Rationale: dplyr rose to fame eager; immediate errors and immediate results are why interactive analysis felt good. Immediate errors need only the schema. Immediate results need collection only at display points.

Sharp edges, handled deliberately

  • Repeated re-execution: cache results on first materialization, keyed by plan hash. Plus an explicit .persist() checkpoint verb (polars: collected dataframe; duckdb: CREATE TEMP TABLE).
  • Source mutation between displays: persist() is the snapshot operator; documented honestly.
  • Schema-needs-data ops (pivot_wider — output columns come from values): implicitly persist their input, compute, continue. Users never see the distinction.
  • Provenance in print: repr shows collected rows plus # dpyr dataframe · source: polars · showing 10 of ? rows (the total is exact once the result is cached; (lazy) appears when interactive display is off).

4. Architecture

user API (verbs, col proxy)
        │  builds
        ▼
logical plan + expression IR  ←— schema inference/validation lives here
        │  compiles to
        ├──────────────► polars LazyFrame (expression 1:1 mapping)
        └──────────────► SQL string / relation for duckdb
  • The IR is ours and small; semantics (NA handling, sort stability, grouped ordering — see SEMANTICS.md) are pinned in the IR, and each backend compiler is responsible for complying, inserting casts/sorts where the engine's defaults differ.
  • Sources carry a home backend (read_parquet/read_csv/from_polars/ from_pandas → polars; from_duckdb(con, "tbl") / read_sql → duckdb), but the engine is picked automatically at collect time: if any duckdb table participates in the plan, the whole plan runs inside duckdb, scanning in-memory dataframes via arrow in place (zero copy); otherwise polars runs it. collect(engine=...) overrides.
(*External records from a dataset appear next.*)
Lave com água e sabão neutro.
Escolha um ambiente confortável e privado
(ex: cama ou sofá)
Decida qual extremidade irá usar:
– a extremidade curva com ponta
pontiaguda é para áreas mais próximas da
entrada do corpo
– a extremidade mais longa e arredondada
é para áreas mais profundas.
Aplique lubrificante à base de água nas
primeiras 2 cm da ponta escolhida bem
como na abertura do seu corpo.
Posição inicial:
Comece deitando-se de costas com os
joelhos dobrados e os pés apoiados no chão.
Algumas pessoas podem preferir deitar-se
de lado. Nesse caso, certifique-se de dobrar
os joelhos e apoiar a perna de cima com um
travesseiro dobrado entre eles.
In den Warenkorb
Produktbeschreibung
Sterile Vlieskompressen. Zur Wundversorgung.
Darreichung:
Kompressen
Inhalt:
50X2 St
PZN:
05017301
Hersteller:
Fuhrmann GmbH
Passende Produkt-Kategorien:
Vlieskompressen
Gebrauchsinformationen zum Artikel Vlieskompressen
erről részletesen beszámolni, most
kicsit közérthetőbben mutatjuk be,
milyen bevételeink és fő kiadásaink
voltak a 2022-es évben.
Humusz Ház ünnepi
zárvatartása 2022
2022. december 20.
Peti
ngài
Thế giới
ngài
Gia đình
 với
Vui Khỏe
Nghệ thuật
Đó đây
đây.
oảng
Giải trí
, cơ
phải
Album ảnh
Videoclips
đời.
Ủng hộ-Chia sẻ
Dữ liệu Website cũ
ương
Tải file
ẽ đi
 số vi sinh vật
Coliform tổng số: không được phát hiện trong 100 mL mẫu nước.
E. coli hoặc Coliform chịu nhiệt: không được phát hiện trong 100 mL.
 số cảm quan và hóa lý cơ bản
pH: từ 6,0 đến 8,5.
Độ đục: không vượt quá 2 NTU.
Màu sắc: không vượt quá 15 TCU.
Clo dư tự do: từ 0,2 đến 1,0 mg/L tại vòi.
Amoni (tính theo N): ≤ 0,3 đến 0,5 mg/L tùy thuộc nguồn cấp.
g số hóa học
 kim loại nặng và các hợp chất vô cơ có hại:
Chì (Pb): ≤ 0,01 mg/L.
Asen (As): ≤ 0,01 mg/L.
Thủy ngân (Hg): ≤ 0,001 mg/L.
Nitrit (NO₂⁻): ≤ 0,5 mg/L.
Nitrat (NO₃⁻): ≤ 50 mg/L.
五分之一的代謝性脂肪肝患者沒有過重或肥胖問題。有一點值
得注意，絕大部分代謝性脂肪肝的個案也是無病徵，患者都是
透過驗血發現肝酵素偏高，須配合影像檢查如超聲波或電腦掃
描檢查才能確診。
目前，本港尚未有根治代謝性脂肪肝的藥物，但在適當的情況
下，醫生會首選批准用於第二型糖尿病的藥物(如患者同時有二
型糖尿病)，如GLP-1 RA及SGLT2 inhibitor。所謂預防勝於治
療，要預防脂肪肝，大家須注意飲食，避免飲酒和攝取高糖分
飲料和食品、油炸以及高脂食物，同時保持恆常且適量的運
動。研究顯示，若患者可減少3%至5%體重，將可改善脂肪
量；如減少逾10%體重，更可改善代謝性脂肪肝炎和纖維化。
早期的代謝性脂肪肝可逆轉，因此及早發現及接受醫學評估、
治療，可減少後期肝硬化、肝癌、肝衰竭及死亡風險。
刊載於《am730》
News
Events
Two different duckdb connections in one plan still raise.
  • group_by returns GroupedDFrame (separate type → separate completion surface), auto-ungrouping after summarize, matching dplyr.

4.5 The format registry

Every way in or out of dpyr is one registration in dpyr.formats: file formats declare their suffixes plus a reader/writer, in-memory ingest declares a type predicate plus a reader. read()/write() are thin dispatchers over that table (longest-suffix match for paths, first matching predicate for objects), so adding a format is a self-contained module that never touches the dispatchers or other formats.

5. Non-goals (MVP)

  • No pandas execution backend (only conversion in/out).
  • No R-style NSE magic via stack-frame inspection / AST tricks.
  • No plotting, no modeling. Dataframes out are polars/pandas; the ecosystem does the rest.
  • No distributed execution.

6. Name

PyPI name: dpyr — dplyr with the L dropped, so "py" sits in the middle: dplyr-for-Python in four characters. Chosen 2026-06-09 after dataframe turned out to be PyPI policy-blocked and dataframes/table/most expressive English words were squatted; tibble and dplyr were free but carry Posit brand-risk. Import name: dpyr.